---
name: data-lineage-tracking
description: >-
  Implements data lineage tracking for privacy compliance including origin tracking,
  transformation logging, access auditing, deletion verification, and cross-system
  lineage graphs. Covers source-to-sink mapping, GDPR Art. 30 RoPA integration,
  automated lineage discovery, and breach impact scoping. Keywords: data lineage,
  data provenance, data flow mapping, transformation logging, deletion verification.
license: Apache-2.0
metadata:
  author: mukul975
  version: "1.0"
  domain: privacy
  subdomain: data-classification
  tags: "data-lineage, data-provenance, data-flow-mapping, transformation-logging, deletion-verification"
---

# Data Lineage Tracking

## Purpose

Map and document the complete lifecycle of personal data through organizational systems, from initial collection point through all transformations, transfers, and storage locations to final deletion or anonymization.

## Prerequisites

- Data inventory or asset register identifying systems processing personal data
- Network architecture documentation showing system interconnections
- Access to system metadata, ETL configurations, and API documentation
- Records of Processing Activities (RoPA) under GDPR Article 30

## Workflow

### Step 1: Define Lineage Scope

Determine scope boundaries for the lineage mapping exercise:

1. **Data categories**: Identify which personal data categories to trace (identity data, contact data, financial data, behavioral data, special category data under Art. 9)
2. **System boundaries**: Define which systems are in-scope (production databases, data warehouses, analytics platforms, third-party SaaS, backup systems)
3. **Temporal scope**: Determine whether to map current-state lineage only or include historical data flows
4. **Legal basis mapping**: Link each processing activity in the lineage to its GDPR Article 6 lawful basis

### Step 2: Identify Data Sources (Collection Points)

Document every point where personal data enters the organization:

1. **Direct collection**: Web forms, mobile apps, point-of-sale terminals, customer service interactions, paper forms digitized via scanning
2. **Indirect collection**: Third-party data providers, publicly available sources, data brokers, partner organizations
3. **Derived data**: Data generated through processing (risk scores, customer segments, behavioral profiles)
4. **Inferred data**: Data inferred from other data points (creditworthiness, health predictions, preferences)

For each source, record:
- Source identifier and type
- Data categories collected (referencing Art. 30(1)(c) categories)
- Legal basis under Art. 6(1) and, if applicable, Art. 9(2)
- Information provided to data subjects per Art. 13 or Art. 14
- Volume and frequency of collection

### Step 3: Map Data Transformations

Document every transformation applied to personal data:

1. **ETL processes**: Extract-Transform-Load pipelines moving data between systems
2. **Aggregation**: Grouping individual records into summary statistics
3. **Pseudonymization**: Replacing identifiers with tokens per Art. 4(5) and Recital 26
4. **Anonymization**: Irreversible de-identification per WP29 Opinion 05/2014
5. **Enrichment**: Combining data from multiple sources to create enriched profiles
6. **Format conversion**: Changing data formats (CSV to JSON, database migration)

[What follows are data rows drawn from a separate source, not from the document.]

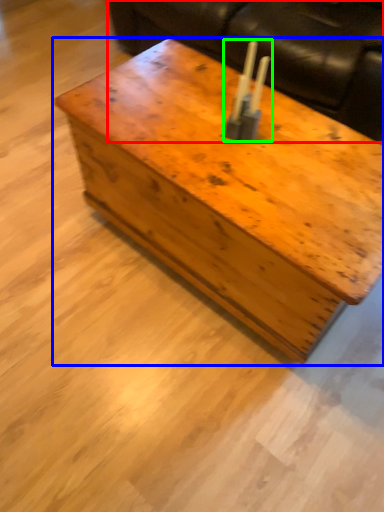 Question: Based on their relative distances, which object is nearer to couch (highlighted by a red box)? Choose from table (highlighted by a blue box) and candle holder (highlighted by a green box).

Choices:
 (A) table
 (B) candle holder

Answer: (A) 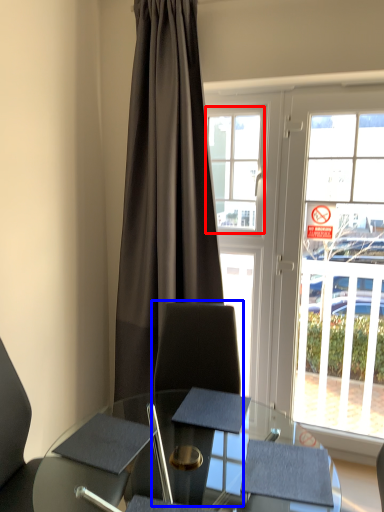 Question: Which of the following is the closest to the observer, bay window (highlighted by a red box) or swivel chair (highlighted by a blue box)?

Choices:
 (A) bay window
 (B) swivel chair

Answer: (B) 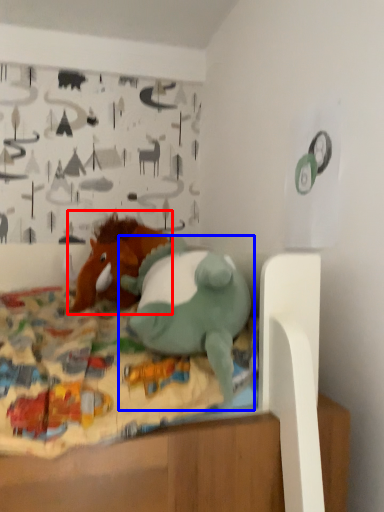 Question: Which of the following is the farthest to the observer, toy (highlighted by a red box) or toy (highlighted by a blue box)?

Choices:
 (A) toy
 (B) toy

Answer: (A) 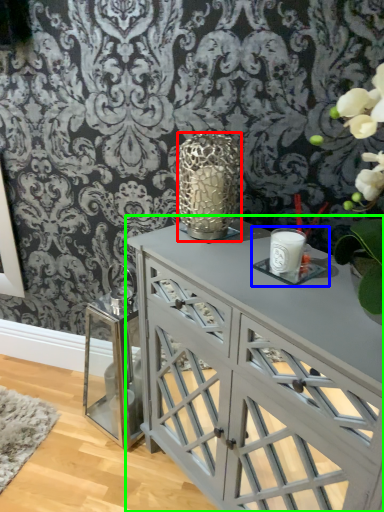 Question: Estimate the real-world distances between objects in this image. Which object is farther from candle holder (highlighted by a red box), candle holder (highlighted by a blue box) or table (highlighted by a green box)?

Choices:
 (A) candle holder
 (B) table

Answer: (B) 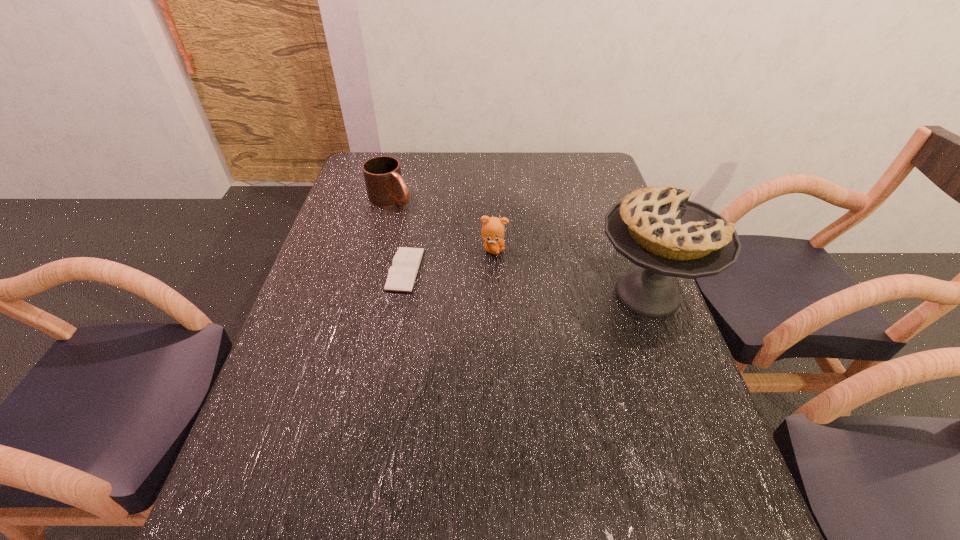 Locate an element on the screen. vacant space located 0.280m on the face of the teddy bear is located at coordinates click(x=586, y=305).

Find the location of a particular element. This screenshot has width=960, height=540. free location located on the face of the teddy bear is located at coordinates click(602, 315).

Find the location of a particular element. Image resolution: width=960 pixels, height=540 pixels. object present at the left edge is located at coordinates (385, 186).

Identify the location of object situated at the right edge. Image resolution: width=960 pixels, height=540 pixels. (657, 228).

In the image, there is a desktop. Where is `free region at the far edge`? free region at the far edge is located at coordinates (428, 182).

Where is `vacant space at the near edge of the desktop`? This screenshot has width=960, height=540. vacant space at the near edge of the desktop is located at coordinates (351, 488).

Locate an element on the screen. The width and height of the screenshot is (960, 540). vacant space at the left edge of the desktop is located at coordinates (357, 285).

You are a GUI agent. You are given a task and a screenshot of the screen. Output one action in this format:
    pyautogui.click(x=<x>, y=<y>)
    Task: Click on the free space at the right edge of the desktop
    Image resolution: width=960 pixels, height=540 pixels.
    Given the screenshot: What is the action you would take?
    pyautogui.click(x=616, y=359)

Where is `vacant space at the far right corner of the desktop`? The image size is (960, 540). vacant space at the far right corner of the desktop is located at coordinates 567,181.

Locate an element on the screen. free space between the farthest object and the rightmost object is located at coordinates (519, 246).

For each transformation, record:
- Input data categories and source system
- Transformation logic description
- Output data categories and destination system
- Whether transformation changes the identifiability of data subjects
- Retention period at destination per Art. 5(1)(e) storage limitation

### Step 4: Document Data Flows and Transfers

Map all movements of personal data between systems and parties:

1. **Internal flows**: Between departments, systems, databases within the organization
2. **Processor transfers**: To data processors under Art. 28 agreements
3. **Third-country transfers**: Cross-border transfers requiring Art. 44-49 safeguards
4. **Third-party disclosures**: To independent controllers (regulators, partners, law enforcement)

For each flow, record:
- Source and destination system/entity
- Transfer mechanism (API, file transfer, database replication, manual export)
- Legal safeguard for international transfers (SCCs, BCRs, adequacy decision)
- Encryption in transit and at rest
- Frequency and volume

### Step 5: Map Data Storage and Retention

Document where personal data resides at each stage:

1. **Primary storage**: Production databases, CRM systems, HRIS
2. **Secondary storage**: Data warehouses, analytics databases, reporting systems
3. **Archival storage**: Long-term archives, cold storage, compliance archives
4. **Backup storage**: Disaster recovery systems, backup tapes, cloud backup
5. **Temporary storage**: Caches, message queues, log files, session storage

For each storage location, record:
- Storage technology and location (on-premises, cloud region)
- Retention period and legal basis for retention
- Access controls and encryption
- Deletion or anonymization mechanism at end of retention period

### Step 6: Implement Automated Lineage Discovery

Deploy tooling to automate lineage tracking:

1. **Database-level lineage**: Query log analysis, column-level lineage from SQL parsing
2. **Application-level lineage**: API call tracing, service mesh observability
3. **Pipeline-level lineage**: ETL tool metadata (Apache Airflow lineage backend, dbt documentation)
4. **Infrastructure-level lineage**: Network flow logs, data lake audit trails

Use the `scripts/process.py` helper to parse system metadata and generate lineage graphs.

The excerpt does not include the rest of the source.